Precision current reference

My next adventure in audio hacking involved working with the LM13700 OTA. This is an operational transconductance amplifier; like a regular op-amp, it has differential input and amplifies the difference to the output — but unlike a regular op-amp, this amplifies current rather than voltage. Moreover, it’s a three-terminal device: it has the usual inverting and noninverting inputs, as well as an “amp bias input,” called Iabc. The more current sent to Iabc (though not too much: max allowed is 2mA!), the stronger the amplification. I was able to see generally how this pin worked by using a pot between Vcc and Iabc, but that was a pain to measure and control. A precision current source like you’d find in an SMU would be very helpful. But an SMU costs an arm and a leg… my needs were not so great. Could I make what I needed without breaking the bank?

Source-Measure Units

Even a modest hobbyist in electronics typically has two devices available to them: an adjustable benchtop power supply, and a multimeter. The power supply is a voltage source. Dial in the voltage you want it to produce, connect to your circuit, and depending on the impedance of the circuit, the appropriate amount of current will flow. If you want to adjust that current, you need to work backwards to what the right voltage is. Moreover, the control isn’t super precise: a cheap supply is controlled in 100mV steps, and a better supply will let you control it in 10mV steps.

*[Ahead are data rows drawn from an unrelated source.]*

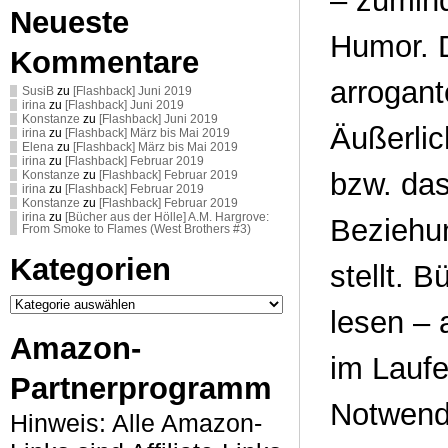
– zumind
Neueste
Humor. D
Kommentare
arrogant
SusiB
zu
[Flashback] Juni 2019
irina
zu
[Flashback] Juni 2019
Konstanze
zu
[Flashback] Juni 2019
Äußerlic
irina
zu
[Flashback] März bis Mai 2019
Elena
zu
[Flashback] März bis Mai 2019
irina
zu
[Flashback] Februar 2019
bzw. das
Konstanze
zu
[Flashback] Februar 2019
irina
zu
[Flashback] Februar 2019
Konstanze
zu
[Flashback] Februar 2019
irina
zu
[Bücher aus der Hölle] A.M. Hargrove:
Beziehun
From Smoke to Flames (West Brothers #3)
Kategorien
stellt. B
Kategorien
lesen – 
Amazon-
im Lauf
Partnerprogramm
Notwendi
Hinweis: Alle Amazon-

If you want to send a specific, adjustable amount of current into a circuit, that’s trickier. The device most commonly used for this is called a Source-Measure Unit, or SMU. Keithley makes a well-regarded one, the Keithley 2400. This device can force its output leads to a programmed positive or negative voltage or a programmed positive or negative current, with incredible precision. It can also measure voltage or current at the output to a ridiculous degree of precision, over a range of 100V or more. It also costs $5,000 just for the base model. Even an ancient used SMU from circa 1990 like a Keithley 236 costs over $1k on eBay — and the rack-mount form factor wouldn’t be especially welcome either.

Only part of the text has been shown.